The thought would be that if you wanted to add something to the site ( and really everything on the site is a list: people, recordings, stations, etc. ) you would just click a "add" button. And that would then just create a new field right there on the site.

I know this won't work with all things ... but it could be adapted pretty universally I think ( or modals could be used to supplement as needed ). As @GabeIsman said, this site is kinda big, and we haven't even touched on the "how do we get data into it" part yet. We can pre-fill things all day from scripts, but eventually we'll need to push that "burden" onto the stations and users.

melodykramer commented 9 years ago

Deleted it after seeing the other thread!

melodykramer commented 9 years ago

I think this is a good idea!

GabeIsman commented 9 years ago

I like this idea. I think we'll need to be careful designing it so that it doesn't turn into an unholy mess on the code side, but I think it's a usability win. If we do it right, the code ought to be fairly general too.

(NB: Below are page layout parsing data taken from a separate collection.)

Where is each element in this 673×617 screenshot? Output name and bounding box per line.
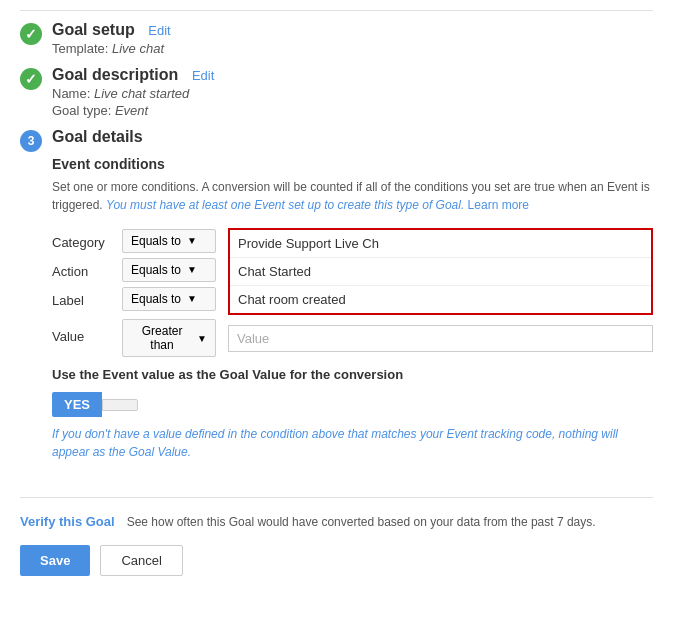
name-value: Live chat started [94, 86, 189, 101]
lbl-dropdown[interactable]: Equals to ▼ [122, 287, 216, 311]
val-category[interactable]: Provide Support Live Ch [230, 230, 651, 258]
cond-label-cat: Category [52, 229, 122, 256]
goal-setup-edit-link[interactable]: Edit [148, 23, 170, 38]
goal-description-name: Name: Live chat started [52, 86, 653, 101]
cond-label-lbl: Label [52, 287, 122, 314]
learn-more-link[interactable]: Learn more [468, 198, 529, 212]
goal-value-note: If you don't have a value defined in the… [52, 425, 652, 461]
act-dropdown[interactable]: Equals to ▼ [122, 258, 216, 282]
goal-setup-meta: Template: Live chat [52, 41, 653, 56]
action-buttons: Save Cancel [20, 545, 653, 576]
toggle-yes-button[interactable]: YES [52, 392, 102, 417]
goal-description-check-icon: ✓ [20, 68, 42, 90]
goal-details-content: Goal details Event conditions Set one or… [52, 128, 653, 481]
cond-label-act: Action [52, 258, 122, 285]
top-divider [20, 10, 653, 11]
val-dropdown[interactable]: Greater than ▼ [122, 319, 216, 357]
goal-value-note-text: If you don't have a value defined in the… [52, 427, 618, 459]
cond-label-val: Value [52, 323, 122, 350]
goal-description-edit-link[interactable]: Edit [192, 68, 214, 83]
type-value: Event [115, 103, 148, 118]
event-desc-italic: You must have at least one Event set up … [106, 198, 464, 212]
conditions-container: CategoryEquals to ▼Provide Support Live … [52, 228, 653, 357]
goal-value-section: Use the Event value as the Goal Value fo… [52, 367, 653, 461]
goal-details-title: Goal details [52, 128, 653, 146]
verify-row: Verify this Goal See how often this Goal… [20, 514, 653, 529]
goal-setup-content: Goal setup Edit Template: Live chat [52, 21, 653, 56]
name-label: Name: [52, 86, 90, 101]
toggle-row: YES [52, 392, 653, 417]
value-input[interactable]: Value [228, 325, 653, 352]
toggle-no-button[interactable] [102, 399, 138, 411]
verify-goal-link[interactable]: Verify this Goal [20, 514, 115, 529]
type-label: Goal type: [52, 103, 111, 118]
bottom-divider [20, 497, 653, 498]
save-button[interactable]: Save [20, 545, 90, 576]
event-conditions-title: Event conditions [52, 156, 653, 172]
goal-details-section: 3 Goal details Event conditions Set one … [20, 128, 653, 481]
goal-setup-section: ✓ Goal setup Edit Template: Live chat [20, 21, 653, 56]
val-label[interactable]: Chat room created [230, 286, 651, 313]
goal-description-content: Goal description Edit Name: Live chat st… [52, 66, 653, 118]
goal-description-type: Goal type: Event [52, 103, 653, 118]
values-red-box: Provide Support Live ChChat StartedChat … [228, 228, 653, 315]
template-value: Live chat [112, 41, 164, 56]
goal-details-number-icon: 3 [20, 130, 42, 152]
cancel-button[interactable]: Cancel [100, 545, 182, 576]
verify-text: See how often this Goal would have conve… [127, 515, 596, 529]
goal-description-section: ✓ Goal description Edit Name: Live chat … [20, 66, 653, 118]
goal-value-title: Use the Event value as the Goal Value fo… [52, 367, 653, 382]
template-label: Template: [52, 41, 108, 56]
event-description: Set one or more conditions. A conversion… [52, 178, 653, 214]
goal-description-title: Goal description [52, 66, 178, 83]
val-action[interactable]: Chat Started [230, 258, 651, 286]
goal-setup-title: Goal setup [52, 21, 135, 38]
goal-setup-check-icon: ✓ [20, 23, 42, 45]
cat-dropdown[interactable]: Equals to ▼ [122, 229, 216, 253]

thequbit commented 9 years ago

I think we can spend some time to, like you said Gabe, 'do it right' and make it pretty clean. Any time there is a list, we can just define the items that go into that list and then make those things into inputs. Something like:

var list_item = [
    {
        name: 'name',
        type: 'input/text',
    },
    {
        name: 'age',
        type: 'input/digit',
    },
    {
        name: 'hair_color',
        type: 'combo',
        combo_contents: [
            {
                text: 'Brown',
                value: 0,
            },
            {
                text: 'Blond',
                value: 1,
            },
            {
                text: 'Red',
                value: 2,
            },
            {
                text: 'White',
                value: 3,
            },
        ]
    }

This way we can just have the code render the fields, and validate them before submit ( that will be done server side as well, but much easier to check them client side first ).

I agree that usability should be one of ( if not our highest ) priority.

GabeIsman commented 9 years ago

Makes sense to me. I've had some success working with https://github.com/powmedia/backbone-forms (on backbone projects), I'm sure there are tools in other frameworks for turning a JSON representation of a data structure into a working form with validation, etc.

thequbit commented 9 years ago

See, I knew that someone had to have solved that problem already :). That's exactly what I was thinking.